15 Minuten am Stück trieben Vater und Sohn das Spiel. Ersterer schritt voran, letzterer trippelte hintendrein. Manchmal drehte der Höllenfürst sich zu seinem Nachwuchs um, mahnte ihn, endlich Ruhe zu geben, doch die Mini-Version des Teufels scherten die Mahnworte keineswegs. Zu einem Zeitpunkt betrat das Kindermädchen/ die Haushälterin die Stube. Als sie das Treiben der Herrschaften bemerkte, wunderte sie sich, wer von ihnen das eigentliche Kind war.
In der Nacht des ersten Tages nach der Abreise seiner Frau schlief Lucifer Beelzebub I wie ein Stein. Kein Wunder, war er doch vollkommen ausgelaugt. Die verbliebene Zeit zwischen Sitzung, Klo-Chaos, Sofabeschmutzung, Zubettgehen und allem, was sein vollgestopfter Tagesplan eigentlich vorgesehen hatte, hatte Luzifer Junior genutzt, ihm das Leben schwer zu machen. Unter anderem mit konsequentem Nörgeln, unsinniger Verweigerung der für Kleinkinder angedachten Nahrungsaufnahme, grundlosem Weinen. Wenn der Papa gewusst hätte, woran es seinem Sohnemann mangelte? Weil der Rabauke allerdings in einem kreativen Moment seines Lebens beschlossen hatte, sich nicht vernünftig artikulieren zu wollen, konnte er seine Bedürfnisse bestenfalls erahnen. Na ja, seine Frau vermochte dies zu tun. Er, als viel beschäftigter Karriereteufel, schaffte aus dem Teilsatz »Ba-Boo!« wenig Konstruktives herzuleiten. Auch seine teuflischen Mitarbeiter waren nach dem missglückten Meeting dermaßen verstört gewesen, dass sie beantragt hatten, die morgige Versammlung auf einen Online-Austausch zu beschränken. »Genervt« hätte die Stimmung detaillierter beschrieben, doch offiziell wagte niemand, seinen Unmut gegenüber dem Höllenfürsten zu äußern (abgesehen von Luzifer Junior). Mit einem Gefühl der Unzufriedenheit und in Ausblick auf ein ihm verhasstes Online-Meeting, dennoch voller Hoffnung auf einen erfolgreicheren Tagesverlauf am bevorstehenden Dienstag, war Lucifer Senior ins Bett gestiegen.

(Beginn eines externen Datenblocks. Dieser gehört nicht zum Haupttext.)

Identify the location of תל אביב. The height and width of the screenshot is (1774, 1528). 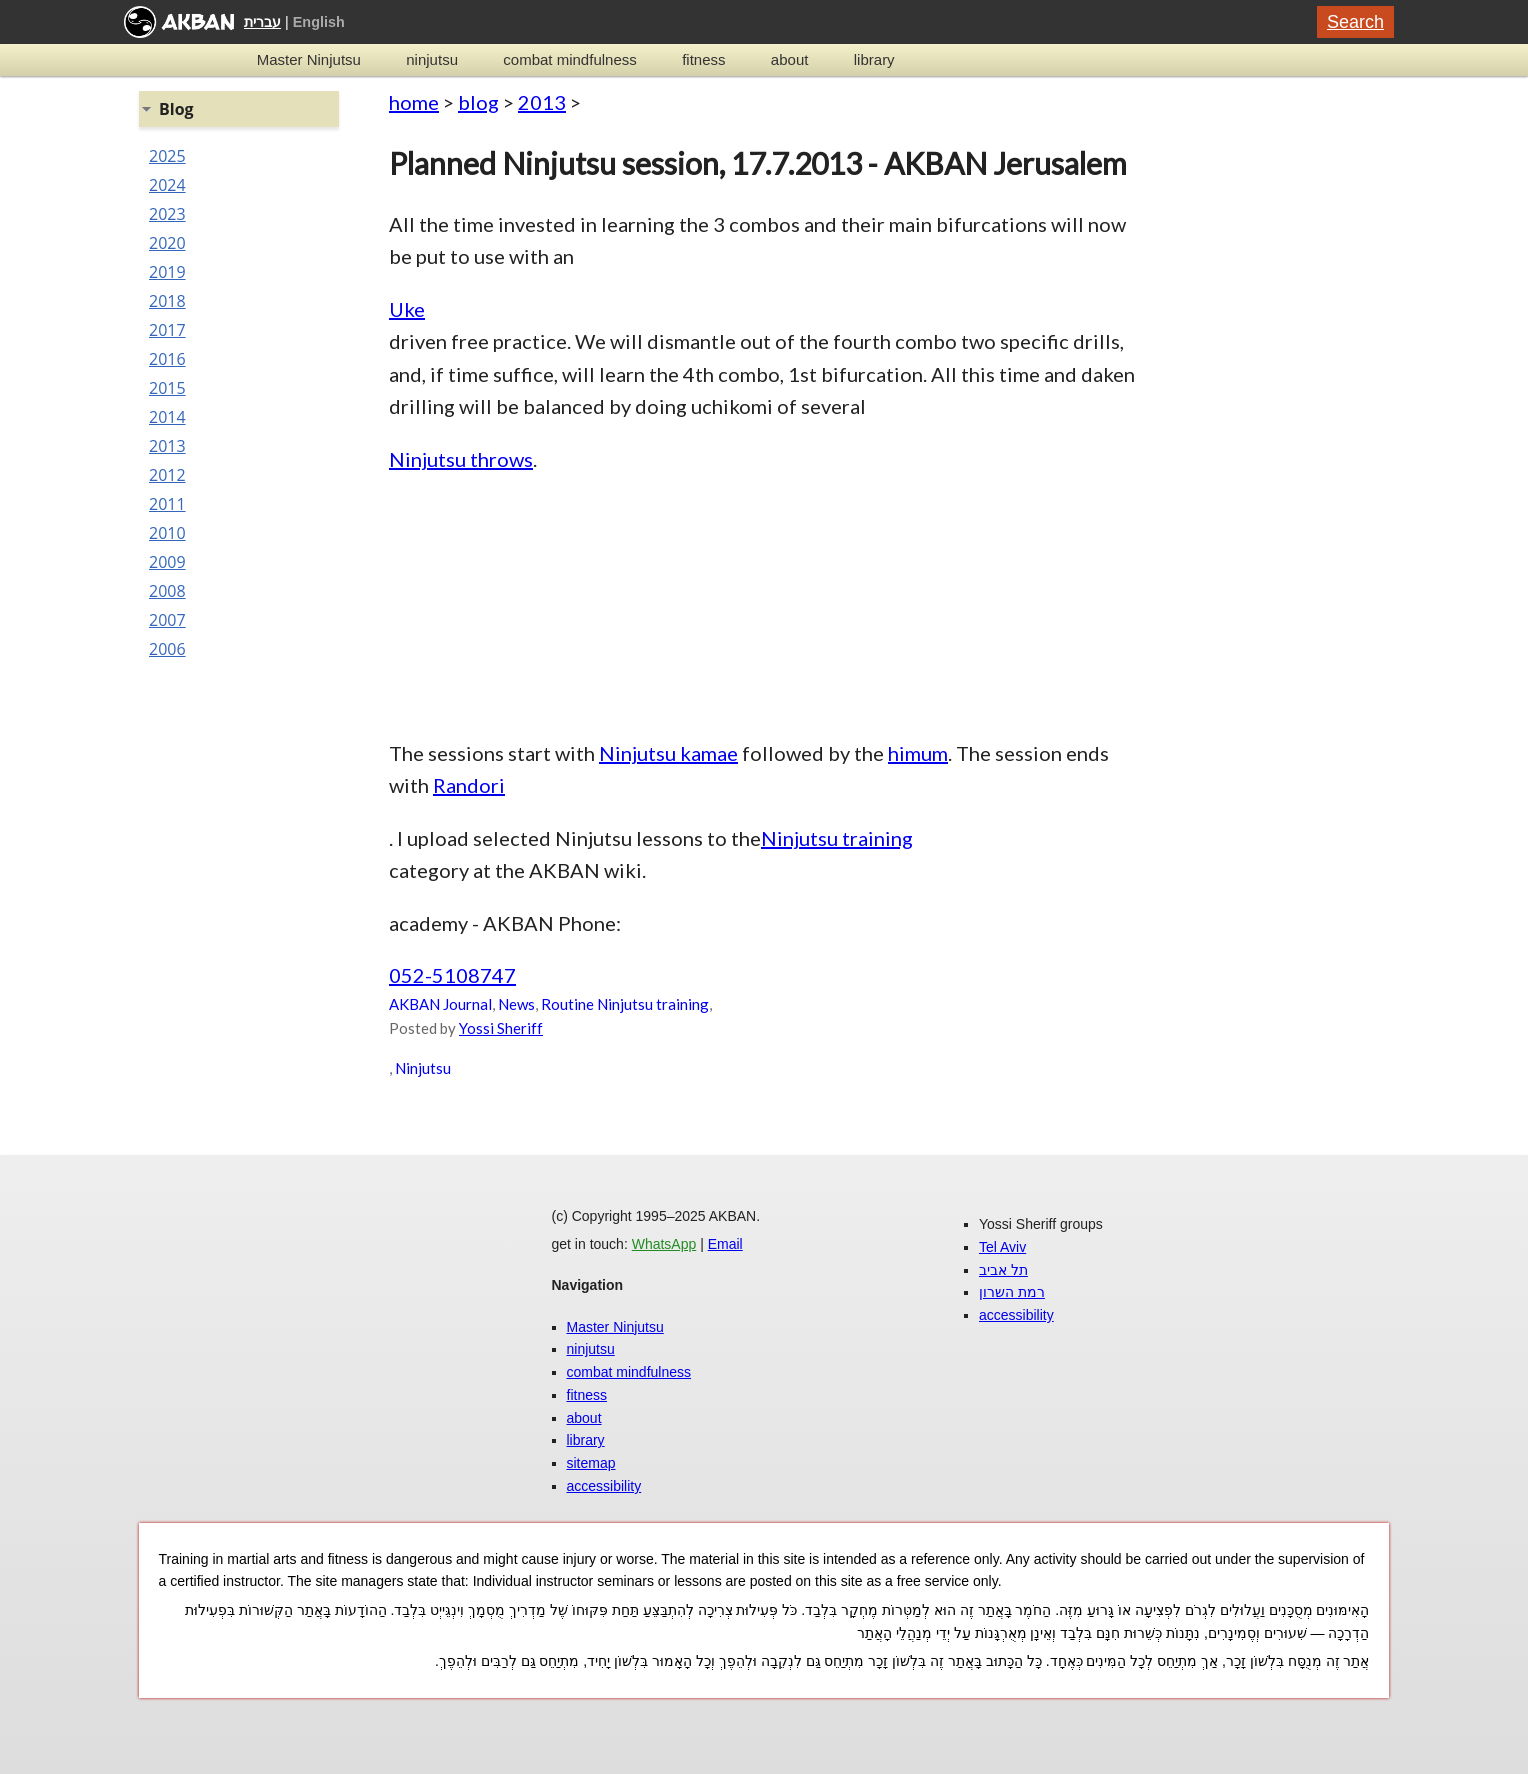 (1003, 1270).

Der folgende Tag versprach kaum Besserung. Bereits die Nacht hielt ein schlechtes Omen bereit. Für drei Stunden hatte Lucifer fürwahr wie ein Stein geschlafen. Bis Luzifer beschloss, Daddy hat hinreichend gepennt! Keine Haushälterin, keine Ehefrau, grundsätzlich keine Frau, war anwesend. Also musste Papi ran, als das Kind schrie. Aus keinem bestimmten Grund brüllte er. Er genoss schlicht seine heisere Brüllstimme. »Ba-Boo!«
Am zweiten Tag, um 10:00 Uhr vormittags, nach viereinhalb Tassen zu je 200 Millilitern Kaffee aus Espresso-Bohnen, erblickte der Oberteufel sein Spiegelbild auf dem Bildschirm des Computers, ehe die Online-Sitzung begann. Junge, Junge, hatte er über Nacht Augenringe bekommen! Von einer Nacht nicht schlafen, war er um zehn Jahrhunderte gealtert. Zum ersten Mal erschien im hintersten Winkel seines Hirns der Gedanke, seine Frau würde ihren Job als Erzieherin ihres gemeinsamen Kindes »doch ganz ordentlich« bewerkstelligen. Natürlich verwarf er den Einfall sogleich. Stattdessen nahm er sich vor, sein Augenmerk auf das beginnende Treffen zu richten. Die Webcams liefen, ihm stand das erste Wort zu. Nach einer knappen Begrüßung ohne unnützes Drumherum ging er zur Tagesordnung über. Die Entlastung der Wärter durch zusätzliches Personal stand unter Punkt 1. Bemessen an den steigenden Betriebskosten, würde er seinen Höllenkreisleitern eine saftige Abfuhr erteilen müssen. In der Vergangenheit hatte seine Bilanz, betriebswirtschaftlich gesehen, deutlich bessere Zahlen hergegeben. Konstant war sein Gewinn in den vergangenen Jahren geschrumpft. Es wanderte eine geringere Anzahl an Sündern in die Höllenkreise, dafür eine höhere Zahl Ungläubiger in die Vorhölle, wo sie, auf seine Kosten, die Unendlichkeit ihres Ablebens in Luxus genossen. Diese Schmarotzer! Ein weiterer Punkt, welchen Lucifer gedachte, am nächsten Regionalversammlungstag anzusprechen. Sollte der Himmel doch einen Vorhimmel errichten! Warum landeten die Ungläubigen ausgerechnet bei ihm?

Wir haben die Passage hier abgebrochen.